EU FP7 Strep Project

January 2013 – December 2015

The volume of news data is enormous and expanding, covering billions of archived documents and millions of documents as daily streams, while at the same time getting more and more interconnected with knowledge provided elsewhere. Professional decision-makers that need to respond quickly to new developments and knowledge or that need to explain these developments on the basis of the past are faced with the problem that current solutions for consulting these archives and streams no longer work, simply because there are too many possibly relevant and partially overlapping documents and they still need to distinguish the correct from the wrong, the new from the old, the actual from the out-of-date by reading the content and maintaining a record in memory. Consequently, it becomes almost impossible to make well-informed decisions and professionals risk to be held liable for decisions based on incomplete, inaccurate and out-of-date information.

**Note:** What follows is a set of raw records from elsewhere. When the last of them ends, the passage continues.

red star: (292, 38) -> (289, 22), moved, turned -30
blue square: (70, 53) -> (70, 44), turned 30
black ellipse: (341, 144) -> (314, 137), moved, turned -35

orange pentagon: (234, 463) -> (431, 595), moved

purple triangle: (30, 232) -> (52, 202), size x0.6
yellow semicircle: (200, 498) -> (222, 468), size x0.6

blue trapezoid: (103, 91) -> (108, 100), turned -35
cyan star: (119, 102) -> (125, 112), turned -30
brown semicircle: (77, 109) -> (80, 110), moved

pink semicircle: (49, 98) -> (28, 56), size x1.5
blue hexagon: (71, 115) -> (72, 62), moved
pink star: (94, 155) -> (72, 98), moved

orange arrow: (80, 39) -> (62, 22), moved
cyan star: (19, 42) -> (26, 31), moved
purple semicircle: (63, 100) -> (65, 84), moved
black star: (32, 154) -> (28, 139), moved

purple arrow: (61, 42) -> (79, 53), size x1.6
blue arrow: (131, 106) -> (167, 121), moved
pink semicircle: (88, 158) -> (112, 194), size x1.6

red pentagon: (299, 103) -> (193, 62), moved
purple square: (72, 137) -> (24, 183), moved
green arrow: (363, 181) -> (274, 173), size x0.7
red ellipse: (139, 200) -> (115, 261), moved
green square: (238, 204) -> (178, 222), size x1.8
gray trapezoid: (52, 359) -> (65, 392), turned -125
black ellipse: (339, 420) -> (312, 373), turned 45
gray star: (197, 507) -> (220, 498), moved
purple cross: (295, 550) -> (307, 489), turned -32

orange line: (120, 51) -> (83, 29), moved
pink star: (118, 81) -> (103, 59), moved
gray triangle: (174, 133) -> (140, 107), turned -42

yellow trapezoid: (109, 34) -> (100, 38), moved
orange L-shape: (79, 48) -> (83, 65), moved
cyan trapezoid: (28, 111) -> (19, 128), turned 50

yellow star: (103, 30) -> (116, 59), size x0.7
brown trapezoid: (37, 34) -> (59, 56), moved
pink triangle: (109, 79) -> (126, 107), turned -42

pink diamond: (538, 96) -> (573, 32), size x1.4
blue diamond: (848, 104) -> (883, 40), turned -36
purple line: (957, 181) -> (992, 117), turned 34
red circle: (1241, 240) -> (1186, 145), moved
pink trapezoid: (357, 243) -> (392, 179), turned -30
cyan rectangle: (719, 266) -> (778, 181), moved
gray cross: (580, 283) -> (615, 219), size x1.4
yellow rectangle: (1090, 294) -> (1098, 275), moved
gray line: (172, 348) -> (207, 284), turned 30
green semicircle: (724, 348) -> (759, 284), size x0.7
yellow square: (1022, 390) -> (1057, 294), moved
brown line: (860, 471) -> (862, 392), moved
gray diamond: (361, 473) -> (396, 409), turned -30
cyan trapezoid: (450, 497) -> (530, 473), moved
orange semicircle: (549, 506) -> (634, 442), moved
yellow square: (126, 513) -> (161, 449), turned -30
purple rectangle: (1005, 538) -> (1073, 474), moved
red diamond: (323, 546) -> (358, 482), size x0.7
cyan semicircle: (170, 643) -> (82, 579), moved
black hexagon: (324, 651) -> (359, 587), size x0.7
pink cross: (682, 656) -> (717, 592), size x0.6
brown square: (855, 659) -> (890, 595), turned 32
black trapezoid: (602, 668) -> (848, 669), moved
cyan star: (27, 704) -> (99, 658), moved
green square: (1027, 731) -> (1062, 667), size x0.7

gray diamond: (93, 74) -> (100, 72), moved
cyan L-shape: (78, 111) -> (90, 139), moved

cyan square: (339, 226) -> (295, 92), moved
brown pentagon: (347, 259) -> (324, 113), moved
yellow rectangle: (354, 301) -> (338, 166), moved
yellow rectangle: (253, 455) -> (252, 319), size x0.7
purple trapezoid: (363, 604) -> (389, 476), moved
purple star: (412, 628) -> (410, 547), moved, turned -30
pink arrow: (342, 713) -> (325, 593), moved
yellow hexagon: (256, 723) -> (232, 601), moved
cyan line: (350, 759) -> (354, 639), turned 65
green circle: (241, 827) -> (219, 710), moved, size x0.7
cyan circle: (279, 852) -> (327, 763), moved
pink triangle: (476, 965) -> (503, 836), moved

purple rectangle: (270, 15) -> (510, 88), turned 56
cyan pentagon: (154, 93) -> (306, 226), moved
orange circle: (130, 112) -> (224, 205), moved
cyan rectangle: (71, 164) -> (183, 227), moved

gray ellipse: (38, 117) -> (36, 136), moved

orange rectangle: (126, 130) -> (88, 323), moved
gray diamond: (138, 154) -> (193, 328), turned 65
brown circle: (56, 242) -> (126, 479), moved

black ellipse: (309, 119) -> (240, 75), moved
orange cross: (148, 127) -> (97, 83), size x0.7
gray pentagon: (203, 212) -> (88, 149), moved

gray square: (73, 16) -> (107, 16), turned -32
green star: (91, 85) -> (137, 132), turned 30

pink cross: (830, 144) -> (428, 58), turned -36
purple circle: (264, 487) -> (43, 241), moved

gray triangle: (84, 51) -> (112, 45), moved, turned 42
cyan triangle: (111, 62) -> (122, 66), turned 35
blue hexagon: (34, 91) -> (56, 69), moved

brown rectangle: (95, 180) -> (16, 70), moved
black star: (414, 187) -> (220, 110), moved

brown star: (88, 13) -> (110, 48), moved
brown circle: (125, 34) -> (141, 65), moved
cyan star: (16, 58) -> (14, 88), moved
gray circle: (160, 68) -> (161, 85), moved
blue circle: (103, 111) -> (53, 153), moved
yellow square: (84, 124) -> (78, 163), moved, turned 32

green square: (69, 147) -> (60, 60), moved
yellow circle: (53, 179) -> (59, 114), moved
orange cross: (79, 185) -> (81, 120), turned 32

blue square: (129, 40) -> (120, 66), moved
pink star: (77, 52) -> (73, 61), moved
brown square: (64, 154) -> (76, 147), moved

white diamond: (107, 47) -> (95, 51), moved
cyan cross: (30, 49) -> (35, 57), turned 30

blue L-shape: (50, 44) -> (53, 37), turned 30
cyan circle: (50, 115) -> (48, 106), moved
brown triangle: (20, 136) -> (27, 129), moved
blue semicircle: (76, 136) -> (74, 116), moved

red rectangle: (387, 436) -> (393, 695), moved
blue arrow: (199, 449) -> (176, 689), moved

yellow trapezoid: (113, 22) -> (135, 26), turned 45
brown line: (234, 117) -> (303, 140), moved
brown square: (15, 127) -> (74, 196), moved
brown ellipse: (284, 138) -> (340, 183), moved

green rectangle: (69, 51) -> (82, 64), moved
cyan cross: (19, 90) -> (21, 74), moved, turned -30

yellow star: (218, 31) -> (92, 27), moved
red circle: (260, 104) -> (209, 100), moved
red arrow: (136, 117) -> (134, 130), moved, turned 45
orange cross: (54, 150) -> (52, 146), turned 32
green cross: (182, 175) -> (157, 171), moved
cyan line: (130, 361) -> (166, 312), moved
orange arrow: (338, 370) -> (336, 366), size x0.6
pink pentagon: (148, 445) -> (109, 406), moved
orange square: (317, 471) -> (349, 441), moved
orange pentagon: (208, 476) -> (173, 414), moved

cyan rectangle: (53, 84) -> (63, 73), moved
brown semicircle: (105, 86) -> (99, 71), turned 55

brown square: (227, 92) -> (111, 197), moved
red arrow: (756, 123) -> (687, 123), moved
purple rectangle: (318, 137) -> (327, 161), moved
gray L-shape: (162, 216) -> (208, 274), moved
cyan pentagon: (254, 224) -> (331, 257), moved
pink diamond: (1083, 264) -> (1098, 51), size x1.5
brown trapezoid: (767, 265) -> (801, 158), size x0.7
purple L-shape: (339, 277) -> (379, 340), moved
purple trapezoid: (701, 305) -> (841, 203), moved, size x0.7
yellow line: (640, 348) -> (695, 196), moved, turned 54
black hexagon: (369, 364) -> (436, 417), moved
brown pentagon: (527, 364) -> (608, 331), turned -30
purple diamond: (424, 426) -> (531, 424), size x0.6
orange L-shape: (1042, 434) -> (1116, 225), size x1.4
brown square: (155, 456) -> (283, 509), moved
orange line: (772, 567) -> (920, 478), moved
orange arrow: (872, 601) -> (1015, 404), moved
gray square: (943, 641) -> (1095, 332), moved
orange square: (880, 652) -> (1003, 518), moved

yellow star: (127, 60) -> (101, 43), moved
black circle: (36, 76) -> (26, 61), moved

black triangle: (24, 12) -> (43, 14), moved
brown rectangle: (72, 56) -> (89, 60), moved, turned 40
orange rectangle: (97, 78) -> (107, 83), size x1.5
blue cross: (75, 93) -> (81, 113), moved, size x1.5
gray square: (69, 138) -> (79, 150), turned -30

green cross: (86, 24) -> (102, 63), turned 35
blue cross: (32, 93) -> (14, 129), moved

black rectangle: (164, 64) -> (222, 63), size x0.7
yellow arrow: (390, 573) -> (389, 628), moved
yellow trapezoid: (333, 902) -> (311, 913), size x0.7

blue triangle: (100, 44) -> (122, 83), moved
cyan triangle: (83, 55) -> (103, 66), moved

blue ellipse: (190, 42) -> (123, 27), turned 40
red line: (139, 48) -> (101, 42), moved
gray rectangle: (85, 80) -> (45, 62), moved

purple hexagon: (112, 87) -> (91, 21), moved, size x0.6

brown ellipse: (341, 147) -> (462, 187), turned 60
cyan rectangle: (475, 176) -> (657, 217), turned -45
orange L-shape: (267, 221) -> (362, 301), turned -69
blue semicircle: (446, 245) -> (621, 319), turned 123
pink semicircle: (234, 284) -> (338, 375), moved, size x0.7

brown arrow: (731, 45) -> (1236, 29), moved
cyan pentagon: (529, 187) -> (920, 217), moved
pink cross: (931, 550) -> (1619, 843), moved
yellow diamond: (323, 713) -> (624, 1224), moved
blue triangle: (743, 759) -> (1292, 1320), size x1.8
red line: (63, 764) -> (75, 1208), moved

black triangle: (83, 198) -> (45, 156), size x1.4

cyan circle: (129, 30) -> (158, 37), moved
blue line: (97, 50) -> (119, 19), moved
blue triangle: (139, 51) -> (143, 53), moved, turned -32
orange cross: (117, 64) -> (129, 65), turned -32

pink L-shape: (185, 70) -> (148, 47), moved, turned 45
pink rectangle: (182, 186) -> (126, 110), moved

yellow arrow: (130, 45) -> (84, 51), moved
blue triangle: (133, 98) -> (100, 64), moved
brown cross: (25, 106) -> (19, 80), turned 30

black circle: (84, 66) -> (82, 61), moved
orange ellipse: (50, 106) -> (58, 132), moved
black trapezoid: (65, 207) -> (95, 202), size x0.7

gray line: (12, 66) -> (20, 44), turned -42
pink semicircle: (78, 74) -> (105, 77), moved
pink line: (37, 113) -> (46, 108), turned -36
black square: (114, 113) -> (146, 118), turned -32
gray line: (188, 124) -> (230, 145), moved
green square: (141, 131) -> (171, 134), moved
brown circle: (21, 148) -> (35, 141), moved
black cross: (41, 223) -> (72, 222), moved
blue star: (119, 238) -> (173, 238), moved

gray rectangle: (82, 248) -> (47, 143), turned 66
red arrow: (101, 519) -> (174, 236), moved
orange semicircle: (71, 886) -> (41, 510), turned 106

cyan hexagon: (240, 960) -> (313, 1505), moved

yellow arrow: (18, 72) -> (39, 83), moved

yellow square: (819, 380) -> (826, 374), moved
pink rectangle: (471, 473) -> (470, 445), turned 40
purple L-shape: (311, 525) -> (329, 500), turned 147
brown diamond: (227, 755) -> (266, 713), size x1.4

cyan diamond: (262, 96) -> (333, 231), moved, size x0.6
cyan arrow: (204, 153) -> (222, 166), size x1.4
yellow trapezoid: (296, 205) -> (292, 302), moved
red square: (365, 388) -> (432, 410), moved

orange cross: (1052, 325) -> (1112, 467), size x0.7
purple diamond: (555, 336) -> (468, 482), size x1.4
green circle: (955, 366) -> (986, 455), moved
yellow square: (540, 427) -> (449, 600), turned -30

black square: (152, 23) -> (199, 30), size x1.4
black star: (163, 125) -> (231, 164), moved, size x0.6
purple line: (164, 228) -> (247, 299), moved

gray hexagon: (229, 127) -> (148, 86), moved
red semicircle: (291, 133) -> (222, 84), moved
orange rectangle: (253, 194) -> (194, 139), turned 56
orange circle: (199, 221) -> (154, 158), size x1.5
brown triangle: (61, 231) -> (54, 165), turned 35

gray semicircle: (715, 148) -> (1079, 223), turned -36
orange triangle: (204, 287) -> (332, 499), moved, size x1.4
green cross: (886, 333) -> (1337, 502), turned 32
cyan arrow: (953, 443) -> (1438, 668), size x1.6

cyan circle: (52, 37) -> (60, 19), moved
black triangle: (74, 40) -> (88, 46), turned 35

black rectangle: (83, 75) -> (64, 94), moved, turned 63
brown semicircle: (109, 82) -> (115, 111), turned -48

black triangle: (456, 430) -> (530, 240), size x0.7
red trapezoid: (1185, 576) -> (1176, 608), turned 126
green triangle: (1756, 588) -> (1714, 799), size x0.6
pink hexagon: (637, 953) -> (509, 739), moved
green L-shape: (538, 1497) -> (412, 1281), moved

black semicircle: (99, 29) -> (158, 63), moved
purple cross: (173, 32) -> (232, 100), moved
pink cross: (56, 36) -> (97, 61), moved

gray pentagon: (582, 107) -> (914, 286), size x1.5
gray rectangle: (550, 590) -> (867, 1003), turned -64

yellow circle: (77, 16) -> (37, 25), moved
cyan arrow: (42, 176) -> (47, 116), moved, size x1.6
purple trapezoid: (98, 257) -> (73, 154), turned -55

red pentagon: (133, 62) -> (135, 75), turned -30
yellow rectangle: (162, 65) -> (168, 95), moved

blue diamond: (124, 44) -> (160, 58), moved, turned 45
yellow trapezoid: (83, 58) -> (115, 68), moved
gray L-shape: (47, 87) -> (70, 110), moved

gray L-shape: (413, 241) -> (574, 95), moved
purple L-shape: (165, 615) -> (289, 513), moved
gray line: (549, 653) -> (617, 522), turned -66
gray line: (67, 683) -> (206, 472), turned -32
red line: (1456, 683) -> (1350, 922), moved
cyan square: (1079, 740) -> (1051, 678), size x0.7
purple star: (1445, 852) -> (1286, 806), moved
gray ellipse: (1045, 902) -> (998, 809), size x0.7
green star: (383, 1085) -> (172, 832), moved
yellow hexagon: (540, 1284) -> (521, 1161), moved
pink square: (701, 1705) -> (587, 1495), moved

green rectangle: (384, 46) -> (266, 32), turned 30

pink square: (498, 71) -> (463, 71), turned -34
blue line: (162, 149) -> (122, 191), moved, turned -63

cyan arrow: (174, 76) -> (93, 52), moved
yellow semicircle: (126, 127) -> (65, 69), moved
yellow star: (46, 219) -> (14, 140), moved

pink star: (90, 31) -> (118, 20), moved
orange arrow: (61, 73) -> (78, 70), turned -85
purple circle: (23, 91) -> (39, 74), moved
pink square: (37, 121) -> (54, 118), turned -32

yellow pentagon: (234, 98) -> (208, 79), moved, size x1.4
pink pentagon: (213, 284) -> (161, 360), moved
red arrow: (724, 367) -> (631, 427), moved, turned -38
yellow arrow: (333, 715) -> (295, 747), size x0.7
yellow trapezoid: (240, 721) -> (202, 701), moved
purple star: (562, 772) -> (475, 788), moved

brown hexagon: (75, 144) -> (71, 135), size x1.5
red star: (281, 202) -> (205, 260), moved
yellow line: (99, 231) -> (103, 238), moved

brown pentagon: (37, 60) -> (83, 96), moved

NewsReader will process news in 4 different languages when it comes in. It will extract what happened to whom, when and where, removing duplication, complementing information, registering inconsistencies and keeping track of the original sources. Any new information is integrated with the past, distinguishing the new from the old and unfolding story lines in a similar way as people tend to remember the past and access knowledge and information. The difference being that NewsReader can provide access to all original sources and will not forget any details. We will develop a decision-support tool that allows professional decision-makers to explore these story lines using visual interfaces and interactions to exploit their explanatory power and their systematic structural implications. Likewise, NewsReader can make predictions from the past on future events or explain new events and developments through the past. The tool will be tested by professional decision makers in the financial and economic area.